START EXERCISE DATA

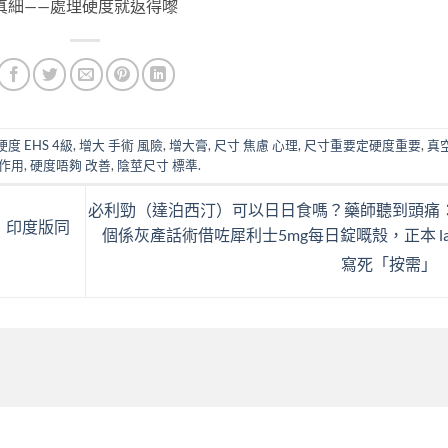
真細——處理硬度就返得嚟
度 EHS 4級
,
增大 手術 風險
,
增大膏
,
尺寸 焦慮 心理
,
尺寸重要定硬度重要
,
真
副作用
,
硬度唔夠 改善
,
陰莖尺寸 標準
.
必利勁（達泊西汀）可以日日食嗎？藥師聽到頭痛
較：印度版同
個係灰產話術借咗犀利士5mg每日錠嘅殼，正本 lab
寫死「按需」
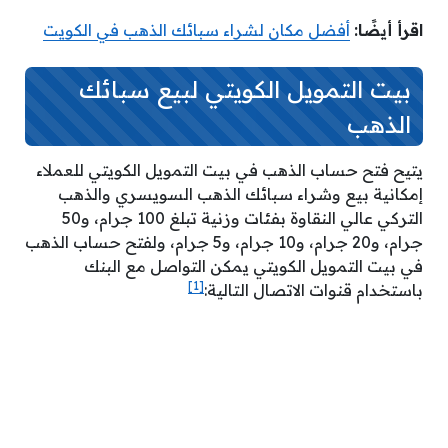
اقرأ أيضًا:
أفضل مكان لشراء سبائك الذهب في الكويت
بيت التمويل الكويتي لبيع سبائك
الذهب
يتيح فتح حساب الذهب في بيت التمويل الكويتي للعملاء
إمكانية بيع وشراء سبائك الذهب السويسري والذهب
التركي عالي النقاوة بفئات وزنية تبلغ 100 جرام، و50
جرام، و20 جرام، و10 جرام، و5 جرام، ولفتح حساب الذهب
في بيت التمويل الكويتي يمكن التواصل مع البنك
[1]
باستخدام قنوات الاتصال التالية:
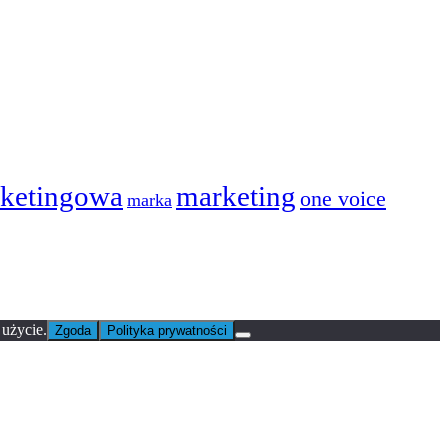
ketingowa
marketing
one voice
marka
 użycie.
Zgoda
Polityka prywatności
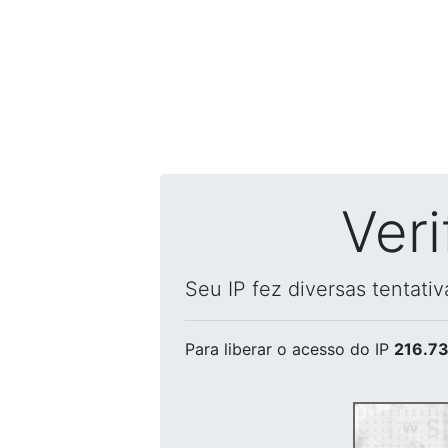
Ver
Seu IP fez diversas tentati
Para liberar o acesso
do IP
216.73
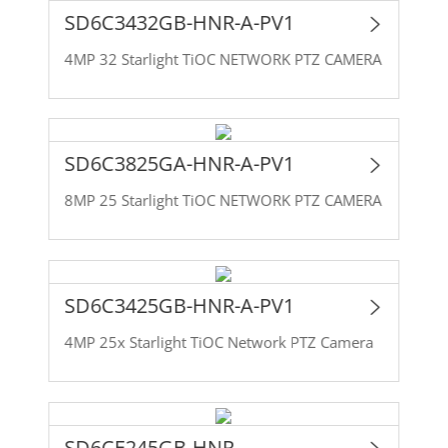
SD6C3432GB-HNR-A-PV1
4MP 32 Starlight TiOC NETWORK PTZ CAMERA
SD6C3825GA-HNR-A-PV1
8MP 25 Starlight TiOC NETWORK PTZ CAMERA
SD6C3425GB-HNR-A-PV1
4MP 25x Starlight TiOC Network PTZ Camera
SD6CE245GB-HNR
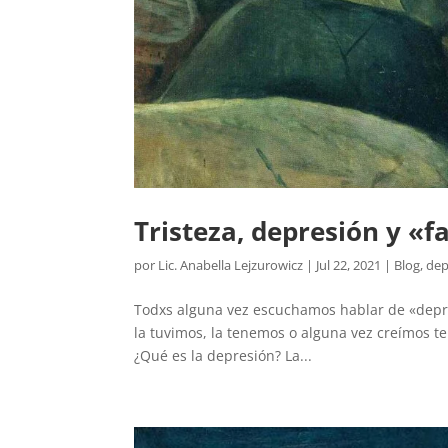
Tristeza, depresión y «f
por
Lic. Anabella Lejzurowicz
|
Jul 22, 2021
|
Blog
,
dep
Todxs alguna vez escuchamos hablar de «depre
la tuvimos, la tenemos o alguna vez creímos te
¿Qué es la depresión? La...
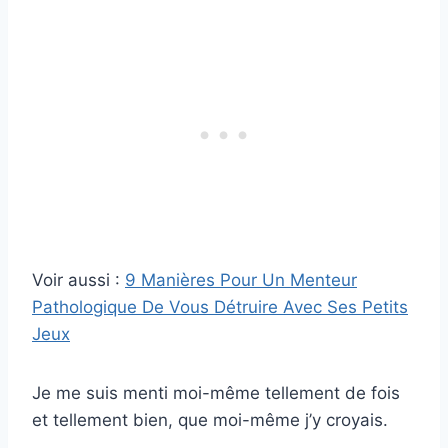
Voir aussi :
9 Manières Pour Un Menteur
Pathologique De Vous Détruire Avec Ses Petits
Jeux
Je me suis menti moi-même tellement de fois
et tellement bien, que moi-même j’y croyais.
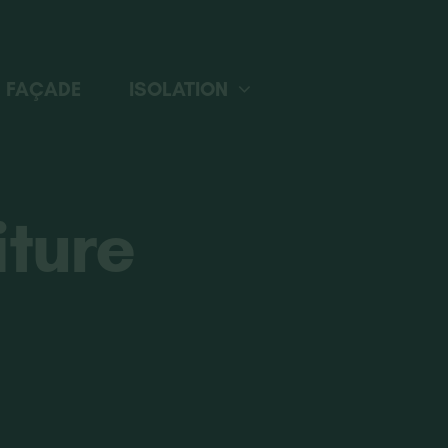
FAÇADE
ISOLATION
iture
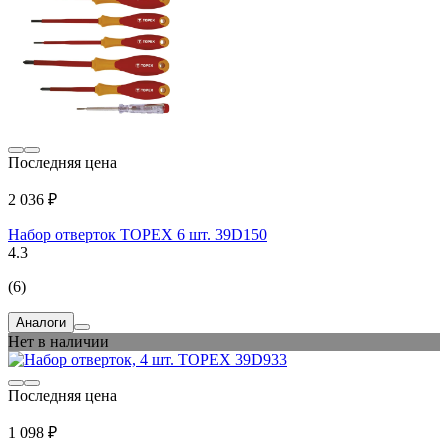
Последняя цена
2 036 ₽
Набор отверток TOPEX 6 шт. 39D150
4.3
(6)
Аналоги
Нет в наличии
Последняя цена
1 098 ₽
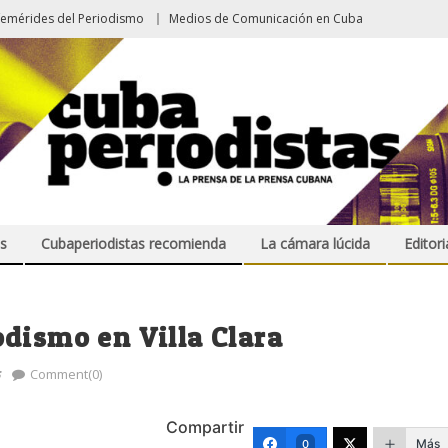
femérides del Periodismo
Medios de Comunicación en Cuba
s
Cubaperiodistas recomienda
La cámara lúcida
Editori
dismo en Villa Clara
s
Comment(0)
Compartir
Más
0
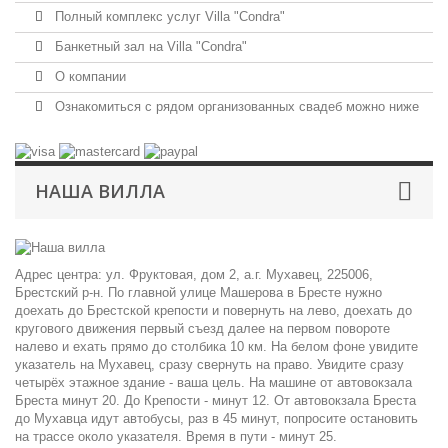
Полный комплекс услуг Villa "Condra"
Банкетный зал на Villa "Condra"
О компании
Ознакомиться с рядом организованных свадеб можно ниже
НАША ВИЛЛА
Адрес центра: ул. Фруктовая, дом 2, а.г. Мухавец, 225006,
Брестский р-н. По главной улице Машерова в Бресте нужно
доехать до Брестской крепости и повернуть на лево, доехать до
кругового движения первый съезд далее на первом повороте
налево и ехать прямо до столбика 10 км. На белом фоне увидите
указатель на Мухавец, сразу свернуть на право. Увидите сразу
четырёх этажное здание - ваша цель. На машине от автовокзала
Бреста минут 20. До Крепости - минут 12. От автовокзала Бреста
до Мухавца идут автобусы, раз в 45 минут, попросите остановить
на трассе около указателя. Время в пути - минут 25.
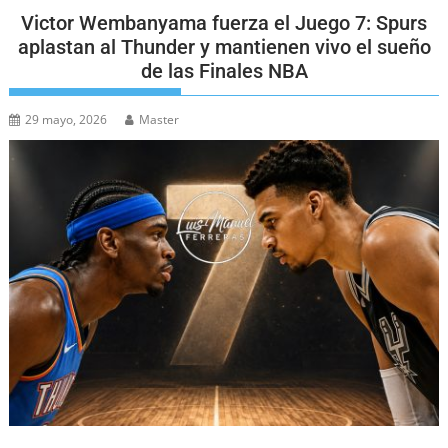
Victor Wembanyama fuerza el Juego 7: Spurs
aplastan al Thunder y mantienen vivo el sueño
de las Finales NBA
29 mayo, 2026
Master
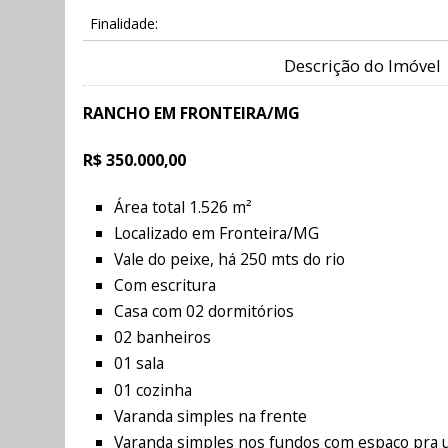
Finalidade:
Descrição do Imóvel
RANCHO EM FRONTEIRA/MG
R$ 350.000,00
Área total 1.526 m²
Localizado em Fronteira/MG
Vale do peixe, há 250 mts do rio
Com escritura
Casa com 02 dormitórios
02 banheiros
01 sala
01 cozinha
Varanda simples na frente
Varanda simples nos fundos com espaço pra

END EXERCISE DATA

WHAT THE TASK ASKS
Each line above where the word "минут" occurs should be returned in full.

RESULT OF THE EXERCISE
Бреста минут 20. До Крепости - минут 12. От автовокзала Бреста
до Мухавца идут автобусы, раз в 45 минут, попросите остановить
на трассе около указателя. Время в пути - минут 25.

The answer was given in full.